Valid Heteroskedasticity Robust Testing
Benedikt M. Pötscher, David Preinerstorfer
TL;DR
This paper tackles the persistent problem that heteroskedasticity-robust tests in linear regression often overreject when conventional asymptotic critical values are used. It proves the existence of smallest size-controlling critical values $C(\alpha)$ for both unrestricted- and restricted-residual test statistics, provides verifiable conditions for their existence, and offers algorithms (with an R package $\texttt{hrt}$) to compute them.
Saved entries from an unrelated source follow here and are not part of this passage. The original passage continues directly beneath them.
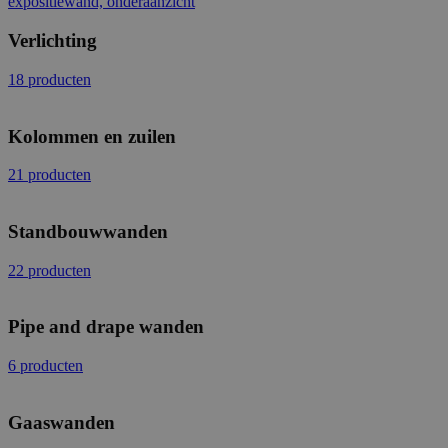
Verlichting
18 producten
Kolommen en zuilen
21 producten
Standbouwwanden
22 producten
Pipe and drape wanden
6 producten
Gaaswanden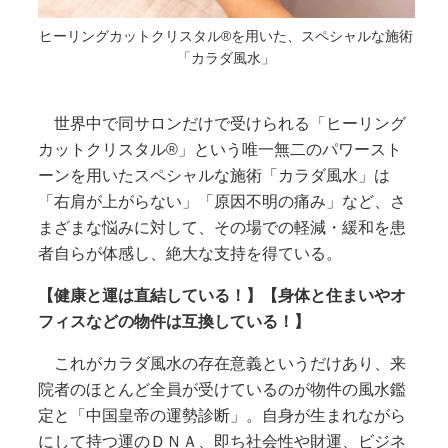
ヒーリングカットクリスタル®を用いた、スペシャルな施術
「カラダ風水」
世界中で同サロンだけで受けられる「ヒーリング
カットクリスタル®」という唯一無二のパワースト
ーンを用いたスペシャルな施術「カラダ風水」は
「右肩が上がらない」「原因不明の痛み」など、さ
まざまな悩みに対して、その場での軽減・緩和を患
者自らが体感し、絶大な支持を得ている。
【健康と運は直結している！】【身体と住まいやオ
フィスなどの物件は互換している！】
これがカラダ風水の存在意義というだけあり、来
院者のほとんど全員が受けているのが物件の風水鑑
定と「中国皇帝の運勢診断」。自身が生まれながら
にして持つ運のＤＮＡ、即ち社会性や財運、ビジネ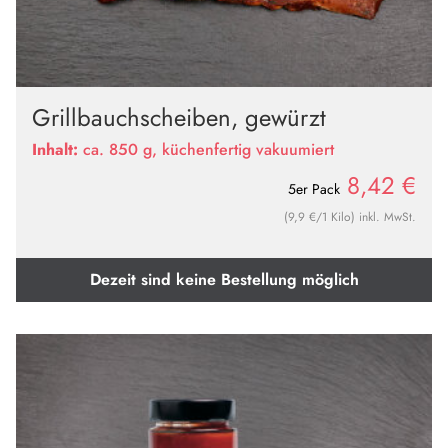
Grillbauchscheiben, gewürzt
Inhalt:
ca. 850 g, küchenfertig vakuumiert
8,42
€
5er Pack
(9,9 €/1 Kilo) inkl. MwSt.
Dezeit sind keine Bestellung möglich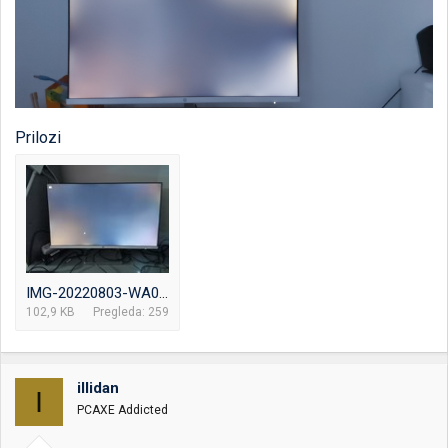
Prilozi
IMG-20220803-WA0000.jpg
102,9 KB
Pregleda: 259
illidan
I
PCAXE Addicted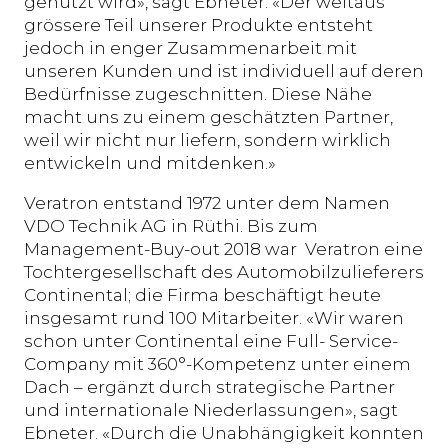
genutzt wird», sagt Ebneter. «Der weitaus
grössere Teil unserer Produkte entsteht
jedoch in enger Zusammenarbeit mit
unseren Kunden und ist individuell auf deren
Bedürfnisse zugeschnitten. Diese Nähe
macht uns zu einem geschätzten Partner,
weil wir nicht nur liefern, sondern wirklich
entwickeln und mitdenken.»
Veratron entstand 1972 unter dem Namen
VDO Technik AG in Rüthi. Bis zum
Management-Buy-out 2018 war Veratron eine
Tochtergesellschaft des Automobilzulieferers
Continental; die Firma beschäftigt heute
insgesamt rund 100 Mitarbeiter. «Wir waren
schon unter Continental eine Full- Service-
Company mit 360°-Kompetenz unter einem
Dach – ergänzt durch strategische Partner
und internationale Niederlassungen», sagt
Ebneter. «Durch die Unabhängigkeit konnten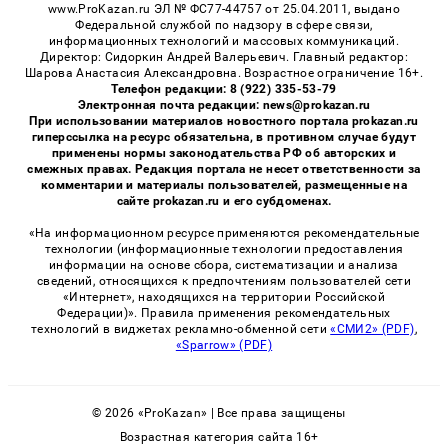
www.ProKazan.ru ЭЛ № ФС77-44757 от 25.04.2011, выдано
Федеральной службой по надзору в сфере связи,
информационных технологий и массовых коммуникаций.
Директор: Сидоркин Андрей Валерьевич. Главный редактор:
Шарова Анастасия Александровна. Возрастное ограничение 16+.
Телефон редакции: 8 (922) 335-53-79
Электронная почта редакции: news@prokazan.ru
При использовании материалов новостного портала prokazan.ru
гиперссылка на ресурс обязательна, в противном случае будут
применены нормы законодательства РФ об авторских и
смежных правах. Редакция портала не несет ответственности за
комментарии и материалы пользователей, размещенные на
сайте prokazan.ru и его субдоменах.
«На информационном ресурсе применяются рекомендательные
технологии (информационные технологии предоставления
информации на основе сбора, систематизации и анализа
сведений, относящихся к предпочтениям пользователей сети
«Интернет», находящихся на территории Российской
Федерации)». Правила применения рекомендательных
технологий в виджетах рекламно-обменной сети
«СМИ2» (PDF)
,
«Sparrow» (PDF)
© 2026 «ProKazan» | Все права защищены
Возрастная категория сайта 16+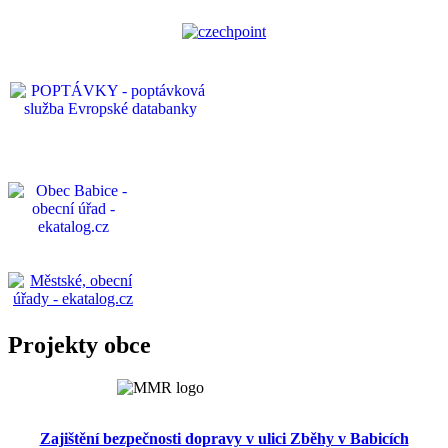
Projekty obce
Zajištění bezpečnosti dopravy v ulici Zběhy v Babicích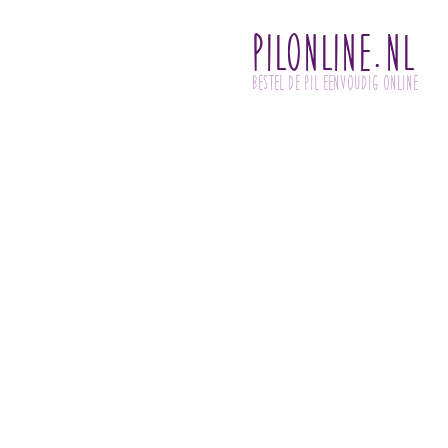
PilOnline.nl
Bestel de pil eenvoudig online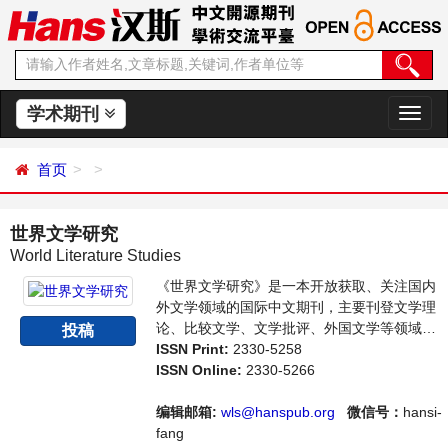
学术期刊
切
换
导
首页
航
世界文学研究
World Literature Studies
《世界文学研究》是一本开放获取、关注国内
外文学领域的国际中文期刊，主要刊登文学理
论、比较文学、文学批评、外国文学等领域研
投稿
究的新成果、新课题，旨在给世界范围内的科
ISSN Print:
2330-5258
学家、学者、科研人员提供一个传播、分享和
ISSN Online:
2330-5266
讨论文学领域内不同方向问题与发展的交流平
台。
编辑邮箱:
wls@hanspub.org
微信号：
hansi-
fang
The authors show that using these critical values yields valid level-$\alpha$ tests and can improve power relative to standard approaches, while also identifying situations where certain tests become trivial under size control. The framework extends beyond Gaussian errors to elliptical and semiparametric settings and accommodates stochastic regressors, broadening practical applicability. Overall, the work delivers a principled, computable approach to robust hypothesis testing under unknown forms of heteroskedasticity with clear guidance for practitioners.
Abstract
Tests based on heteroskedasticity robust standard errors are an important technique in econometric practice. Choosing the right critical value, however, is not simple at all: conventional critical values based on asymptotics often lead to severe size distortions; and so do existing adjustments including the bootstrap. To avoid these issues, we suggest to use smallest size-controlling critical values, the generic existence of which we prove in this article for the commonly used test statistics. Furthermore, sufficient and often also necessary conditions for their existence are given that are easy to check. Granted their existence, these critical values are the canonical choice: larger critical values result in unnecessary power loss, whereas smaller critical values lead to over-rejections under the null hypothesis, make spurious discoveries more likely, and thus are invalid. We suggest algorithms to numerically determine the proposed critical values and provide implementations in accompanying software. Finally, we numerically study the behavior of the proposed testing procedures, including their power properties.